I read Pachinko for a book club and also for my Reading All Around the World challenge.  This book was also listed frequently as one of the best of 2016.  It’s about a Korean family who move to Japan during World War II.  While it covers several generations of the family, it focuses on relations between Japan and Korea, and differences in the two cultures.  In particular, the book focuses on the treatment of Koreans as second-class citizens in Japan.

This is a thoughtful read that minimizes drama in favor of detailed historical analysis.  I will admit that as much as I appreciated the writing, I did find it a long book, and a slow one to read.  But those looking for a good historical novel will appreciate Lee’s attention to detail and thoughtful character development.  After I’d read the book I was happy to have a deeper understanding of the troubled relationship between the Koreans and Japanese.

Set in the time that Japan annexed Korea, the book begins in the 1910s with the birth of a young girl, Sunja, to a boardinghouse owner and his wife. Though poor, Sunja lives a good life with her family, until she is seduced by a wealthy married man and becomes pregnant.  A kind but sickly young minister asks her to marry him, knowing she’s pregnant, and the two of them move to Japan to begin his career and their family.

Unfortunately, it is much harder than they expect to live in Japan, where they face discrimination and oppression.  Sunja grows close to her sister-in-law, and this friendship sees her through many difficult times.  She raises two sons and struggles to give them a decent life in a world where Koreans have few opportunities.

The book is named for the game of pachinko, which was wildly popular in Japan after World War II.  The business of pachinko parlors helped many Koreans earn enough to survive (Wikipedia estimates that 80 percent of pachinko parlors are owned by Koreans).  While some Koreans benefit, at the same time it is clearly not viewed as a respectable profession because of its ties to organized crime.  In this book, it is portrayed as almost the only way for a Korean family to accumulate any wealth.

This was an excellent book, and one I’m glad I read.  What I appreciated about Lee’s writing is that she focuses not just on the history, but on the development of Sunja as a person, and the difficult choices she has to make, as a woman, a mother, and a Korean.
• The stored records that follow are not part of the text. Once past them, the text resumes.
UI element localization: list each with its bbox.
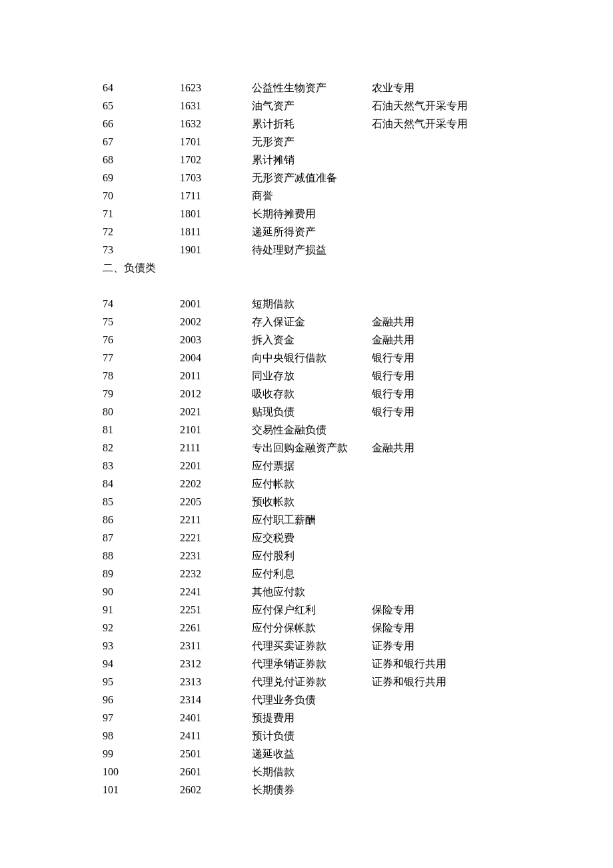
cell-code: 2001 xyxy=(180,295,252,313)
cell-code: 2231 xyxy=(180,547,252,565)
cell-note xyxy=(372,151,613,169)
cell-code: 2601 xyxy=(180,763,252,781)
cell-name: 商誉 xyxy=(252,187,372,205)
cell-name: 应付职工薪酬 xyxy=(252,511,372,529)
table-row: 822111专出回购金融资产款金融共用 xyxy=(103,439,613,457)
cell-name: 递延所得资产 xyxy=(252,223,372,241)
cell-code: 2602 xyxy=(180,781,252,799)
cell-seq: 97 xyxy=(103,709,180,727)
cell-note xyxy=(372,295,613,313)
cell-code: 2241 xyxy=(180,583,252,601)
cell-name: 应付利息 xyxy=(252,565,372,583)
cell-code: 2205 xyxy=(180,493,252,511)
cell-seq: 101 xyxy=(103,781,180,799)
table-row: 752002存入保证金金融共用 xyxy=(103,313,613,331)
cell-name: 预收帐款 xyxy=(252,493,372,511)
cell-note xyxy=(372,547,613,565)
cell-seq: 95 xyxy=(103,673,180,691)
table-row: 641623公益性生物资产农业专用 xyxy=(103,79,613,97)
cell-code: 2314 xyxy=(180,691,252,709)
table-row: 972401预提费用 xyxy=(103,709,613,727)
cell-code: 1703 xyxy=(180,169,252,187)
table-row: 962314代理业务负债 xyxy=(103,691,613,709)
spacer xyxy=(103,277,613,295)
cell-note xyxy=(372,133,613,151)
cell-seq: 76 xyxy=(103,331,180,349)
cell-note: 农业专用 xyxy=(372,79,613,97)
document-page: 641623公益性生物资产农业专用651631油气资产石油天然气开采专用6616… xyxy=(0,0,613,799)
cell-note: 金融共用 xyxy=(372,331,613,349)
cell-code: 1701 xyxy=(180,133,252,151)
cell-seq: 85 xyxy=(103,493,180,511)
table-row: 1012602长期债券 xyxy=(103,781,613,799)
table-row: 902241其他应付款 xyxy=(103,583,613,601)
cell-seq: 100 xyxy=(103,763,180,781)
cell-seq: 79 xyxy=(103,385,180,403)
cell-name: 应付票据 xyxy=(252,457,372,475)
cell-name: 长期待摊费用 xyxy=(252,205,372,223)
cell-code: 2221 xyxy=(180,529,252,547)
cell-code: 2232 xyxy=(180,565,252,583)
cell-name: 代理兑付证券款 xyxy=(252,673,372,691)
table-row: 742001短期借款 xyxy=(103,295,613,313)
cell-note xyxy=(372,223,613,241)
cell-code: 2313 xyxy=(180,673,252,691)
cell-seq: 91 xyxy=(103,601,180,619)
cell-note: 银行专用 xyxy=(372,349,613,367)
cell-name: 应付股利 xyxy=(252,547,372,565)
cell-seq: 66 xyxy=(103,115,180,133)
cell-seq: 98 xyxy=(103,727,180,745)
cell-code: 2261 xyxy=(180,619,252,637)
cell-seq: 87 xyxy=(103,529,180,547)
cell-code: 2411 xyxy=(180,727,252,745)
cell-name: 贴现负债 xyxy=(252,403,372,421)
table-row: 681702累计摊销 xyxy=(103,151,613,169)
cell-note: 金融共用 xyxy=(372,313,613,331)
table-row: 912251应付保户红利保险专用 xyxy=(103,601,613,619)
cell-note: 保险专用 xyxy=(372,619,613,637)
cell-note xyxy=(372,241,613,259)
cell-note: 证券和银行共用 xyxy=(372,673,613,691)
cell-note xyxy=(372,529,613,547)
table-row: 942312代理承销证券款证券和银行共用 xyxy=(103,655,613,673)
cell-seq: 86 xyxy=(103,511,180,529)
cell-seq: 78 xyxy=(103,367,180,385)
cell-code: 2011 xyxy=(180,367,252,385)
table-row: 711801长期待摊费用 xyxy=(103,205,613,223)
cell-code: 2003 xyxy=(180,331,252,349)
table-row: 812101交易性金融负债 xyxy=(103,421,613,439)
cell-code: 2021 xyxy=(180,403,252,421)
cell-seq: 65 xyxy=(103,97,180,115)
cell-code: 2201 xyxy=(180,457,252,475)
cell-code: 2251 xyxy=(180,601,252,619)
table-row: 882231应付股利 xyxy=(103,547,613,565)
table-row: 671701无形资产 xyxy=(103,133,613,151)
cell-seq: 72 xyxy=(103,223,180,241)
cell-code: 2012 xyxy=(180,385,252,403)
table-row: 852205预收帐款 xyxy=(103,493,613,511)
cell-name: 专出回购金融资产款 xyxy=(252,439,372,457)
cell-seq: 73 xyxy=(103,241,180,259)
cell-seq: 96 xyxy=(103,691,180,709)
cell-note: 证券专用 xyxy=(372,637,613,655)
cell-code: 1801 xyxy=(180,205,252,223)
cell-note xyxy=(372,763,613,781)
cell-seq: 89 xyxy=(103,565,180,583)
cell-name: 代理买卖证券款 xyxy=(252,637,372,655)
table-row: 802021贴现负债银行专用 xyxy=(103,403,613,421)
cell-code: 2202 xyxy=(180,475,252,493)
cell-name: 吸收存款 xyxy=(252,385,372,403)
table-row: 842202应付帐款 xyxy=(103,475,613,493)
cell-note xyxy=(372,511,613,529)
cell-seq: 71 xyxy=(103,205,180,223)
table-row: 792012吸收存款银行专用 xyxy=(103,385,613,403)
table-row: 922261应付分保帐款保险专用 xyxy=(103,619,613,637)
table-row: 731901待处理财产损益 xyxy=(103,241,613,259)
cell-name: 短期借款 xyxy=(252,295,372,313)
cell-name: 累计折耗 xyxy=(252,115,372,133)
table-row: 651631油气资产石油天然气开采专用 xyxy=(103,97,613,115)
cell-note: 石油天然气开采专用 xyxy=(372,115,613,133)
cell-name: 待处理财产损益 xyxy=(252,241,372,259)
table-row: 661632累计折耗石油天然气开采专用 xyxy=(103,115,613,133)
cell-note: 银行专用 xyxy=(372,385,613,403)
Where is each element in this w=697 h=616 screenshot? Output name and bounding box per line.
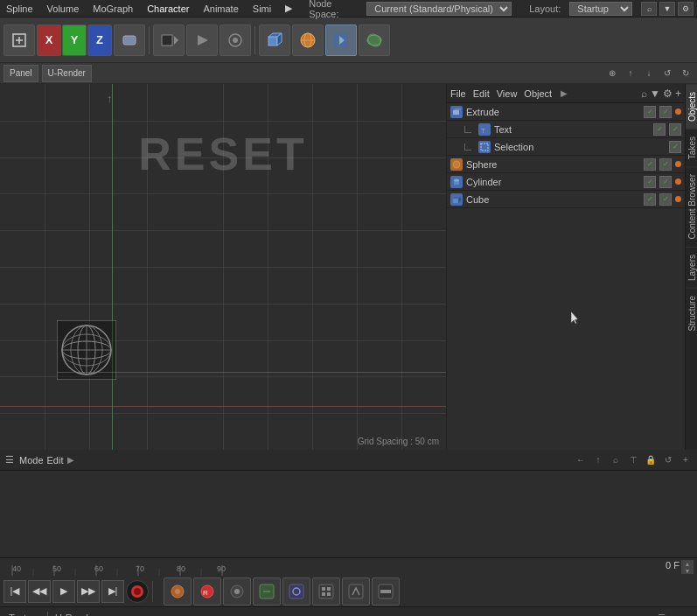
obj-add-icon[interactable]: + — [675, 88, 681, 100]
vtab-objects[interactable]: Objects — [686, 84, 697, 129]
mode-back-icon[interactable]: ← — [573, 452, 589, 468]
menu-mograph[interactable]: MoGraph — [90, 4, 136, 14]
obj-sphere[interactable]: Sphere ✓ ✓ — [447, 156, 685, 173]
settings-icon[interactable]: ⚙ — [678, 2, 694, 16]
obj-text-check[interactable]: ✓ — [653, 123, 666, 136]
objects-file-menu[interactable]: File — [450, 88, 466, 99]
bottom-menu-icon[interactable]: ☰ — [658, 612, 666, 616]
obj-sphere-check[interactable]: ✓ — [644, 158, 656, 171]
x-axis-btn[interactable]: X — [37, 24, 61, 56]
pb-icon-3[interactable] — [223, 578, 251, 606]
menu-volume[interactable]: Volume — [45, 4, 82, 14]
mode-plus-icon[interactable]: + — [678, 452, 694, 468]
tab-urender[interactable]: U-Render — [50, 612, 102, 617]
t2-icon-1[interactable]: ⊕ — [604, 66, 620, 81]
pb-to-end[interactable]: ▶| — [101, 580, 124, 603]
obj-selection[interactable]: Selection ✓ — [447, 138, 685, 156]
pb-sep — [152, 581, 153, 602]
menu-character[interactable]: Character — [144, 4, 192, 14]
obj-cylinder-check[interactable]: ✓ — [644, 176, 656, 188]
mode-btn[interactable]: Mode — [19, 455, 44, 466]
vtab-content[interactable]: Content Browser — [686, 166, 697, 246]
mode-fwd-icon[interactable]: ↑ — [590, 452, 606, 468]
obj-selection-check[interactable]: ✓ — [669, 141, 681, 153]
pb-record[interactable] — [126, 580, 149, 603]
pb-icon-8[interactable] — [372, 578, 400, 606]
vtab-layers[interactable]: Layers — [686, 247, 697, 288]
objects-edit-menu[interactable]: Edit — [473, 88, 490, 99]
mode-info-icon[interactable]: ↺ — [660, 452, 676, 468]
tab-texture[interactable]: Texture — [3, 612, 45, 617]
mode-expand-icon[interactable]: ▶ — [67, 455, 74, 465]
obj-cube-check2[interactable]: ✓ — [659, 193, 672, 206]
obj-text-check2[interactable]: ✓ — [669, 123, 681, 136]
search-icon[interactable]: ⌕ — [641, 2, 657, 16]
pb-prev-key[interactable]: ◀◀ — [28, 580, 51, 603]
y-axis-btn[interactable]: Y — [62, 24, 87, 56]
obj-cylinder[interactable]: Cylinder ✓ ✓ — [447, 173, 685, 191]
menu-animate[interactable]: Animate — [200, 4, 240, 14]
nodespace-select[interactable]: Current (Standard/Physical) — [366, 2, 512, 16]
pb-icon-6[interactable] — [312, 578, 340, 606]
scroll-down[interactable]: ▼ — [681, 567, 694, 574]
obj-cylinder-check2[interactable]: ✓ — [659, 176, 672, 188]
layout-select[interactable]: Startup — [569, 2, 632, 16]
t2-icon-3[interactable]: ↓ — [641, 66, 657, 81]
pb-icon-5[interactable] — [282, 578, 310, 606]
play-btn[interactable] — [186, 24, 218, 56]
vtab-structure[interactable]: Structure — [686, 288, 697, 339]
cube-btn[interactable] — [259, 24, 290, 56]
mode-filter-icon[interactable]: ⊤ — [625, 452, 641, 468]
render-movie-btn[interactable] — [153, 24, 185, 56]
mode-menu-icon[interactable]: ☰ — [3, 454, 16, 466]
objects-view-menu[interactable]: View — [497, 88, 518, 99]
svg-point-31 — [453, 161, 460, 168]
t2-icon-5[interactable]: ↻ — [678, 66, 694, 81]
timeline-track[interactable]: 40 50 60 70 80 90 — [0, 558, 645, 576]
pb-icon-7[interactable] — [342, 578, 370, 606]
vtab-takes[interactable]: Takes — [686, 129, 697, 166]
pb-to-start[interactable]: |◀ — [3, 580, 26, 603]
obj-extrude-check2[interactable]: ✓ — [659, 106, 672, 118]
obj-extrude[interactable]: Extrude ✓ ✓ — [447, 103, 685, 121]
panel-tab[interactable]: Panel — [3, 65, 38, 82]
y-axis-line — [112, 84, 113, 450]
menu-simi[interactable]: Simi — [250, 4, 274, 14]
obj-sphere-check2[interactable]: ✓ — [659, 158, 672, 171]
pb-next-key[interactable]: ▶▶ — [77, 580, 100, 603]
filter-icon[interactable]: ▼ — [659, 2, 675, 16]
timeline-scroll[interactable]: ▲ ▼ — [681, 560, 694, 574]
objects-expand-icon[interactable]: ▶ — [561, 88, 568, 98]
t2-icon-4[interactable]: ↺ — [659, 66, 675, 81]
z-axis-btn[interactable]: Z — [87, 24, 112, 56]
sphere-btn[interactable] — [292, 24, 324, 56]
object-icon-btn[interactable] — [114, 24, 145, 56]
obj-more-icon[interactable]: ⚙ — [663, 88, 673, 100]
new-btn[interactable] — [3, 24, 35, 56]
menu-arrow[interactable]: ▶ — [282, 3, 295, 14]
viewport[interactable]: ↑ RESET Grid Spacing : 50 cm — [0, 84, 447, 450]
svg-point-52 — [175, 589, 180, 594]
obj-search-icon[interactable]: ⌕ — [641, 88, 647, 100]
pb-icon-4[interactable] — [253, 578, 281, 606]
obj-cube[interactable]: Cube ✓ ✓ — [447, 191, 685, 208]
pb-play[interactable]: ▶ — [52, 580, 75, 603]
pb-icon-1[interactable] — [164, 578, 192, 606]
nurbs-btn[interactable] — [359, 24, 390, 56]
edit-btn[interactable]: Edit — [47, 455, 64, 466]
obj-extrude-check[interactable]: ✓ — [644, 106, 656, 118]
mode-search-icon[interactable]: ⌕ — [608, 452, 624, 468]
t2-icon-2[interactable]: ↑ — [623, 66, 638, 81]
menu-spline[interactable]: Spline — [3, 4, 36, 14]
obj-filter-icon[interactable]: ▼ — [650, 88, 660, 100]
pb-icon-2[interactable]: R — [193, 578, 221, 606]
objects-object-menu[interactable]: Object — [524, 88, 552, 99]
sphere-object[interactable] — [57, 320, 116, 380]
obj-text[interactable]: T Text ✓ ✓ — [447, 121, 685, 138]
render-settings-btn[interactable] — [220, 24, 251, 56]
urender-tab[interactable]: U-Render — [42, 65, 92, 82]
obj-cube-check[interactable]: ✓ — [644, 193, 656, 206]
mode-lock-icon[interactable]: 🔒 — [643, 452, 659, 468]
active-tool-btn[interactable] — [325, 24, 357, 56]
scroll-up[interactable]: ▲ — [681, 560, 694, 567]
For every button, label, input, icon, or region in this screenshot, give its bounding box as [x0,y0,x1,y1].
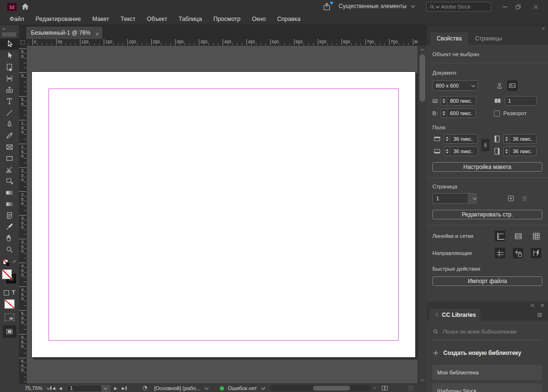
view-options-icon[interactable] [5,314,14,321]
create-library-button[interactable]: Создать новую библиотеку [432,350,542,356]
cc-search-input[interactable] [443,329,542,334]
page-size-select[interactable]: 800 x 600 [432,80,478,91]
restore-button[interactable] [512,2,524,11]
chevron-up-icon[interactable] [420,47,425,52]
pasteboard[interactable] [27,46,418,383]
width-field[interactable]: 800 пикс. [440,96,476,106]
screen-mode-button[interactable] [3,325,16,338]
adjust-layout-button[interactable]: Настройка макета [432,162,542,172]
gradient-feather-tool[interactable] [0,198,19,210]
formatting-text-toggle[interactable]: T [12,290,15,295]
page-dropdown-button[interactable] [101,385,110,392]
menu-type[interactable]: Текст [115,13,141,25]
scroll-left-arrow[interactable]: ‹ [264,384,265,392]
previous-page-button[interactable]: ◀ [59,384,62,392]
vertical-ruler[interactable]: 50050100150200250300350400450500550600 [19,46,27,383]
collapse-panels-icon[interactable]: » [542,26,544,31]
line-tool[interactable] [0,107,19,118]
workspace-switcher[interactable]: Существенные элементы [339,3,414,10]
selection-tool[interactable] [0,39,19,50]
stock-search-box[interactable] [426,2,491,11]
horizontal-scrollbar[interactable] [270,385,371,391]
tab-pages[interactable]: Страницы [469,32,508,45]
menu-table[interactable]: Таблица [173,13,207,25]
preflight-menu[interactable] [142,384,148,392]
preflight-status[interactable]: Ошибок нет [220,384,264,392]
facing-pages-checkbox[interactable] [494,110,500,117]
rectangle-tool[interactable] [0,153,19,164]
menu-window[interactable]: Окно [246,13,272,25]
portrait-orientation-button[interactable] [494,80,505,91]
note-tool[interactable] [0,210,19,221]
import-file-button[interactable]: Импорт файла [432,276,542,286]
pen-tool[interactable] [0,118,19,130]
ruler-origin-box[interactable] [19,39,27,46]
menu-view[interactable]: Просмотр [207,13,246,25]
tab-properties[interactable]: Свойства [431,32,468,45]
free-transform-tool[interactable] [0,176,19,187]
menu-file[interactable]: Файл [4,13,30,25]
mini-stroke-swatch[interactable] [6,262,10,266]
pencil-tool[interactable] [0,130,19,141]
baseline-grid-button[interactable] [513,231,523,241]
lock-guides-button[interactable] [513,248,523,258]
document-grid-button[interactable] [531,231,541,241]
tools-panel-header[interactable]: » [0,25,19,39]
gradient-tool[interactable] [0,187,19,198]
swap-arrow-icon[interactable] [12,259,18,265]
add-page-icon[interactable] [507,195,515,202]
menu-edit[interactable]: Редактирование [30,13,87,25]
delete-page-icon[interactable] [521,195,528,202]
height-field[interactable]: 600 пикс. [440,108,476,118]
close-button[interactable] [529,2,542,11]
landscape-orientation-button[interactable] [507,80,518,91]
menu-object[interactable]: Объект [141,13,173,25]
library-item-stock-templates[interactable]: Шаблоны Stock [432,383,542,392]
page-tool[interactable] [0,61,19,73]
horizontal-ruler[interactable]: 0501001502002503003504004505005506006507… [27,39,418,46]
zoom-tool[interactable] [0,244,19,255]
link-margins-button[interactable] [481,139,489,151]
formatting-container-toggle[interactable] [4,290,9,295]
edit-page-button[interactable]: Редактировать стр. [432,210,542,219]
margin-top-stepper[interactable] [444,135,450,143]
library-item-my-library[interactable]: Моя библиотека [432,365,542,380]
margin-outside-field[interactable]: 36 пикс. [503,147,537,156]
page-canvas[interactable] [31,71,416,358]
home-button[interactable] [20,2,30,11]
apply-none-button[interactable] [4,299,15,309]
frame-tool[interactable] [0,141,19,153]
fill-swatch[interactable] [2,269,12,279]
document-tab[interactable]: Безымянный-1 @ 76% [26,27,102,39]
chevron-down-icon[interactable] [420,377,425,382]
content-collector-tool[interactable] [0,84,19,96]
margin-inside-field[interactable]: 36 пикс. [503,134,537,144]
menu-help[interactable]: Справка [272,13,306,25]
pages-count-field[interactable]: 1 [505,96,537,106]
zoom-level[interactable]: 75,75% [25,384,50,392]
margin-top-field[interactable]: 36 пикс. [444,134,478,144]
scroll-right-arrow[interactable]: › [374,384,375,392]
margin-outside-stepper[interactable] [504,147,510,156]
smart-guides-button[interactable] [531,248,541,258]
split-view-button[interactable] [381,384,389,392]
page-select[interactable]: 1 [432,193,477,204]
mini-fill-stroke[interactable] [0,259,19,266]
collapse-panel-icon[interactable] [529,303,536,307]
type-tool[interactable] [0,96,19,107]
margin-bottom-field[interactable]: 36 пикс. [444,147,478,156]
page-number-field[interactable]: 1 [67,384,110,392]
first-page-button[interactable]: ◀ [50,384,55,392]
margin-bottom-stepper[interactable] [444,147,450,156]
next-page-button[interactable]: ▶ [114,384,117,392]
minimize-button[interactable] [499,2,511,11]
margin-inside-stepper[interactable] [504,135,510,143]
scissors-tool[interactable] [0,164,19,176]
stock-search-input[interactable] [441,4,488,10]
tab-close-icon[interactable] [95,31,99,35]
eyedropper-tool[interactable] [0,221,19,233]
panel-close-icon[interactable] [540,303,545,307]
height-stepper[interactable] [441,109,447,118]
page-select-dropdown[interactable] [468,194,476,203]
cc-search-box[interactable] [432,328,542,340]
I always appreciate when characters aren’t all bad or all good, and that is very true of this novel.  Even Hansu, the married man who seduces Sunja, has redeeming qualities.

However, it’s much stronger in the earlier parts of the book that focus on Sunja and her two sons.  The book is weaker once the sons grow up and their children become the focus of the story. It simply becomes difficult to engage the reader fully with characters when you have to cover multiple generations.  I think all books that try to cover decades of history face a similar challenge, and this book covers about 80 years.  I was glad to follow the Korean history into the near-present, because I wanted a better understanding of today’s situation.  Yet the story becomes difficult to follow towards the end, and the characters less sympathetic. For one thing, she brings in too many different narrators (Haruki and his wife, for example); I would have preferred to focus just on one or two characters in each generation.

Author Min Jin Lee was born in Seoul and moved to the U.S. when she was seven years old.  She spent from 2007 to 2011 living in Tokyo researching this novel.  I’ve read historical novels about Japan but I’ve never read one from the perspective of Koreans living in Japan during World War II and afterwards.

Challenges: this book meets the Reading All Around the World challenge (set in Japan and Korea), and it meets the Read Harder 2018 challenge (a book of postcolonial literature).

  3 comments for “Review of Pachinko by Min Jin Lee

  1. March 25, 2018 at 9:31 pm

    Oh, this is so interesting! I bought Pachinko for the library collection I work for, but I haven’t read it. BUT right now I am also reading a historical book about Korea and Japan, and it’s great. It was written in the 50s and is not dispassionate at all!

    When I was a kid, we had an old pachinko machine we played with — my mom’s father was stationed in Japan in the late 50s and they brought it back. Pachinko is really fun for a kid.